After this point a further final addition of 50 μL of 5 mM PDI@ACN
was accomplished. Alternatively, difference spectra reflecting the
spectral changes due to PDI aggregation can be obtained by starting
from a mother solution of PDI in ACN and adding increasing amounts
of water. All difference spectra, along with the related experimental
details, can be found in section S2.1.
Molecular Dynamics
The absorption
spectrum of a Cl2-PDI salt solvated in ACN, which can be
recorded experimentally,[10] was previously
simulated by us by means of the Ad-MD|gVH method, taking into account
a single PDI monomer.[49] Here we instead
considered two Cl2-PDI units and computed Ad-MD|gLVC spectra
in both ACN and water. Despite the computational burden, this choice
was made, on the one hand, for an internal coherence when comparing
the vibronic progressions of dimer and monomer (ACN) and, on the other
hand, in view of a more realistic comparison with the experimental
spectrum of the aggregates obtained in water. It is worthwhile to
stress that Cl2-PDI solvation and PDI self-aggregation
are observed with MD in both environments because of the resulting
high concentration, notwithstanding the significant number (1–3
× 103) of solvent molecules considered. The fact that
the counterion dissociated in our simulations made immaterial the
use of Cl– or PF6; thus, we used chlorine
for internal coherence with the MD simulations previously performed
for the monomer.[49] As discussed in detail
in the following, negligible differences arose in the final computed
spectra between the two solvents; hence, for the sake of brevity,
most of the results in water will be reported in the Supporting Information, whereas the discussion in the main
text, unless otherwise stated, refers to simulations in ACN.An accurate QMD-FF for a PDI monomer was previously parameterized
by some of the authors,[49] as briefly summarized
in the following. All intramolecular PDI parameters were obtained
with the JOYCE code.[49,53,55] As far as PDI’s intermolecular terms are concerned, the point
charges were obtained through the RESP protocol by using the Antechamber
suite, while the Lennard-Jones (LJ) parameters were transferred from
the OPLS libraries.[49,73,74] The accuracy of the description of the intermolecular interactions
within the dimer, which was not considered in our previous work on
the PDI monomer,[49] is here carefully validated
through the analysis of the MM interaction potential energy surface
(IPES) along selected dimer arrangements.

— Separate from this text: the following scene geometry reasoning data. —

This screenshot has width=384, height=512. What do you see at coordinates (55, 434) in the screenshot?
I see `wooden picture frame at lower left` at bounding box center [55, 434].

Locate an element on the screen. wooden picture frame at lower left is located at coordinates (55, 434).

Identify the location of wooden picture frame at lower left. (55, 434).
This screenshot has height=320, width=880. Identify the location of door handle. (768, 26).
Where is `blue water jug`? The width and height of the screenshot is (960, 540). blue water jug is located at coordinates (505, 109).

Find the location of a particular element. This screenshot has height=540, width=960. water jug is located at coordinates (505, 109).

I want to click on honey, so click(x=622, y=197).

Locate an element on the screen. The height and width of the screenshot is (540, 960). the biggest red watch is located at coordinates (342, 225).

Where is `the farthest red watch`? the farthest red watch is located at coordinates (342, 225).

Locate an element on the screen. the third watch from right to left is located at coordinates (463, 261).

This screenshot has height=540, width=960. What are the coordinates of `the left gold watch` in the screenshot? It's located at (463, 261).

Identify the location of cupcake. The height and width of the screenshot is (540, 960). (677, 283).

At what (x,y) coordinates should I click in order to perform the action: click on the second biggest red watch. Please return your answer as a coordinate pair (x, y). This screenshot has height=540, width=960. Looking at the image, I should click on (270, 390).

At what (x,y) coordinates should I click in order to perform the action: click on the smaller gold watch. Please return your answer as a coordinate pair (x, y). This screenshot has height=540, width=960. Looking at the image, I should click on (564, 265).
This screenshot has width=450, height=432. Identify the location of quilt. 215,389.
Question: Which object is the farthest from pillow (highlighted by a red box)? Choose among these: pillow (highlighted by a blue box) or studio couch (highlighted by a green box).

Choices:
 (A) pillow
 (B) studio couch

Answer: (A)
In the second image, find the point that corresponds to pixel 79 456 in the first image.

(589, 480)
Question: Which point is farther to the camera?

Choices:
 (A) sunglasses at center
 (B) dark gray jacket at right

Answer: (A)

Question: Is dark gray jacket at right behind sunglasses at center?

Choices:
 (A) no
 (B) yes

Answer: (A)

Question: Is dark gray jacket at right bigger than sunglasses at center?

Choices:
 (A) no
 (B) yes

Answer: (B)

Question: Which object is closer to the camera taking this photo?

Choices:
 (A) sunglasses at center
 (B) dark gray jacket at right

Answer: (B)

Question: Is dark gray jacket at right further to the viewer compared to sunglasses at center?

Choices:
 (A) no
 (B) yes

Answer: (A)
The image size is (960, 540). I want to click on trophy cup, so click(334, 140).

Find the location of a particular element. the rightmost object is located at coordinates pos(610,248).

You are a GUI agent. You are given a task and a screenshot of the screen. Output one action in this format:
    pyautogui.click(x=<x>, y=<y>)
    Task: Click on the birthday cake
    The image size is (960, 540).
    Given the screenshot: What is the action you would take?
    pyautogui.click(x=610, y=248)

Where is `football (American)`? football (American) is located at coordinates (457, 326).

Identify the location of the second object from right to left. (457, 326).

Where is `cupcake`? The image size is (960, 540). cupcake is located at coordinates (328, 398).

For solvents and counterions,
the TIP3P model was employed for water, whereas the parameters concerning
ACN and Cl– were taken from the OPLS FF.[73,74] Further details on PDI’s QMD-FF can be found in the original
article.[49]As far as MD simulations
are concerned, two systems, PDI2@ACN and PDI2@H2O, were prepared by solvating
into a cubic box two PDI units with ∼1000 ACN or ∼3000
H2O molecules, respectively. In both systems, four Cl– anions also have been included to ensure the electroneutrality
of the cell. The two PDIs were placed randomly in the simulation boxes
at a distance between the centers of mass of ∼16 Å. Moreover,
two sets of MD runs were carried out for PDI2@ACN, separately
for the syn and anti conformers, with the aim to rationalize the role
of the lateral pendants on self-aggregation. All MD simulations (in
periodic boundary conditions) were computed by making use of the GROMACS
5.1 Engine. The PDI2@ACN and PDI2@H2O systems were initially minimized to avoid bad contacts and, subsequently,
thermally equilibrated for ∼2 ns at 300 K in the NVT ensemble.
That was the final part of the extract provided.